The transcriptional regulators SteA and StuA contribute to keratin degradation and sexual reproduction of the dermatophyte Arthroderma benhamiae.
(2016) The transcriptional regulators SteA and StuA contribute to keratin degradation and sexual reproduction of the dermatophyte Arthroderma benhamiae. Curr Genet 63(1), 103-116.
Most superficial fungal infections are caused by dermatophytes, a specialized group of filamentous fungi which exclusively infect keratinized host structures such as hair, skin and nails. Since little is known about the molecular basis of pathogenicity and sexual reproduction in dermatophytes, here we functionally addressed two central transcriptional regulators, SteA and StuA. In the zoophilic species Arthroderma benhamiae a strategy for targeted genetic manipulation was recently established, and moreover, the species is teleomorphic and thus allows performing assays based on mating. By comparative genome analysis homologs of the developmental regulators SteA and StuA were identified in A. benhamiae.
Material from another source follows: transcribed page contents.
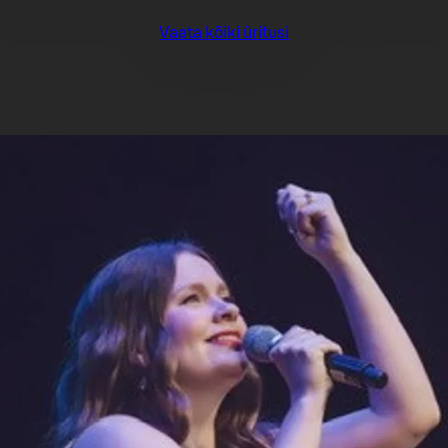
Vaata kõiki üritusi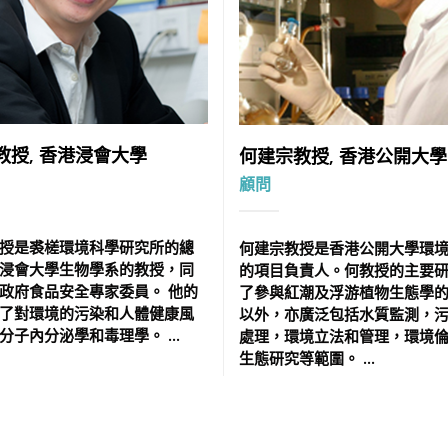
教授, 香港浸會大學
何建宗教授, 香港公開大學
顧問
授是裘槎環境科學研究所的總
何建宗教授是香港公開大學環
浸會大學生物學系的教授，同
的項目負責人。何教授的主要
政府食品安全專家委員。 他的
了參與紅潮及浮游植物生態學
了對環境的污染和人體健康風
以外，亦廣泛包括水質監測，
分子內分泌學和毒理學。 ...
處理，環境立法和管理，環境
生態研究等範圍。 ...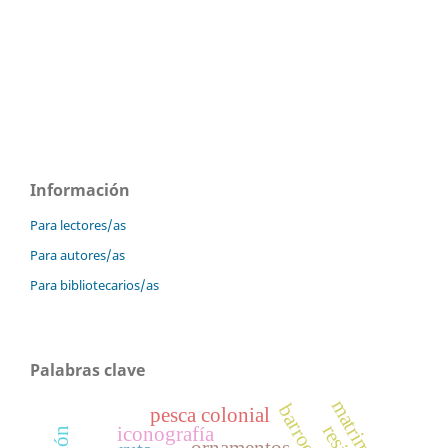
Información
Para lectores/as
Para autores/as
Para bibliotecarios/as
Palabras clave
matrimonio
pesca colonial
iconografía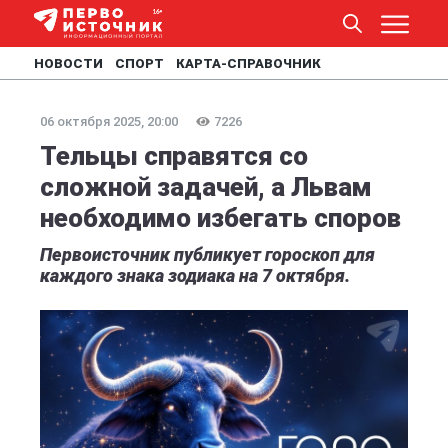
НОВОСТИ
СПОРТ
КАРТА-СПРАВОЧНИК
06 октября 2025, 20:00
7226
Тельцы справятся со
сложной задачей, а Львам
необходимо избегать споров
Первоисточник публикует гороскоп для
каждого знака зодиака на 7 октября.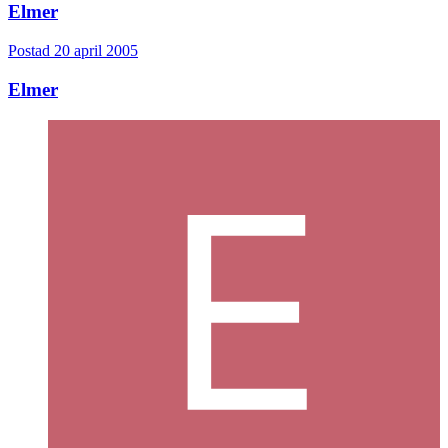
Elmer
Postad
20 april 2005
Elmer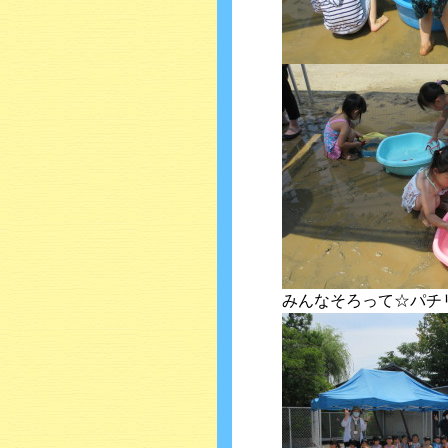
みんなそろって☆パチ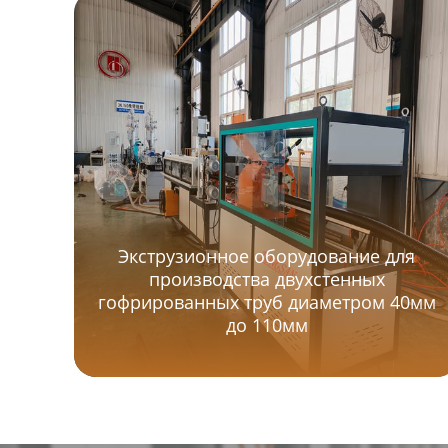
Экструзионное оборудование для
производства двухстенных
гофрированных труб диаметром 40мм
до 110мм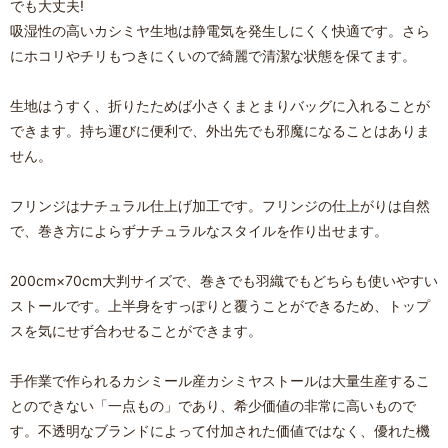
でも大丈夫!
吸湿性の高いカシミヤ生地は静電気を発生しにくく快適です。さら
にホコリやチリもつきにくいので綺麗で清潔な状態を保てます。
生地はうすく、折りたためば小さくまとまりバッグに入れることが
できます。持ち運びに便利で、外出先でも邪魔になることはありま
せん。
フリンジはナチュラル仕上げ加工です。フリンジの仕上がりは自然
で、巻き方によらずナチュラルなスタイルを作り出せます。
200cm×70cm大判サイズで、巻きでも羽織でもどちらも使いやすい
ストールです。上半身をすっぽりと覆うことができるため、トップ
スを気にせず合わせることができます。
手作業で作られるカシミール産カシミヤストールは大量生産するこ
とのできない「一点もの」であり、希少価値の非常に高いもので
す。不透明なブランドによって付加された価値ではなく、優れた機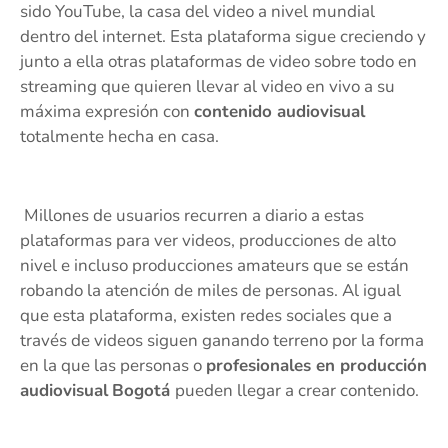
sido YouTube, la casa del video a nivel mundial
dentro del internet. Esta plataforma sigue creciendo y
junto a ella otras plataformas de video sobre todo en
streaming que quieren llevar al video en vivo a su
máxima expresión con
contenido audiovisual
totalmente hecha en casa.
Millones de usuarios recurren a diario a estas
plataformas para ver videos, producciones de alto
nivel e incluso producciones amateurs que se están
robando la atención de miles de personas. Al igual
que esta plataforma, existen redes sociales que a
través de videos siguen ganando terreno por la forma
en la que las personas o
profesionales en producción
audiovisual
Bogotá
pueden llegar a crear contenido.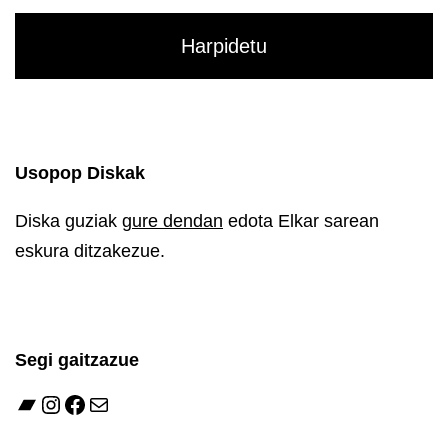
Usopop Diskak
Diska guziak
gure dendan
edota Elkar sarean
eskura ditzakezue.
Segi gaitzazue
Bandcamp
Instagram
Facebook
Mail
Knock-out mutants of the corresponding genes as well as complemented strains were generated and phenotypically characterized. In contrast to A. benhamiae wild type and complemented strains, both mutants failed to produce sexual reproductive structures in mating experiments. Analysis of growth on keratin substrates indicated that loss of steA resulted in the inability of ΔsteA mutants to produce hair perforation organs, but did not affect mycelia formation during growth on hair and nails. By contrast, ΔstuA mutants displayed a severe growth defect on these substrates, but were still able to produce hair perforations. Hence, formation of hair perforation organs and fungal growth on hair per se are differentially regulated processes. Our findings on the major role of SteA and StuA during sexual development and keratin degradation in A. benhamiae provide insights into their role in dermatophytes and further enhance our knowledge of basic biology and pathogenicity of these fungi.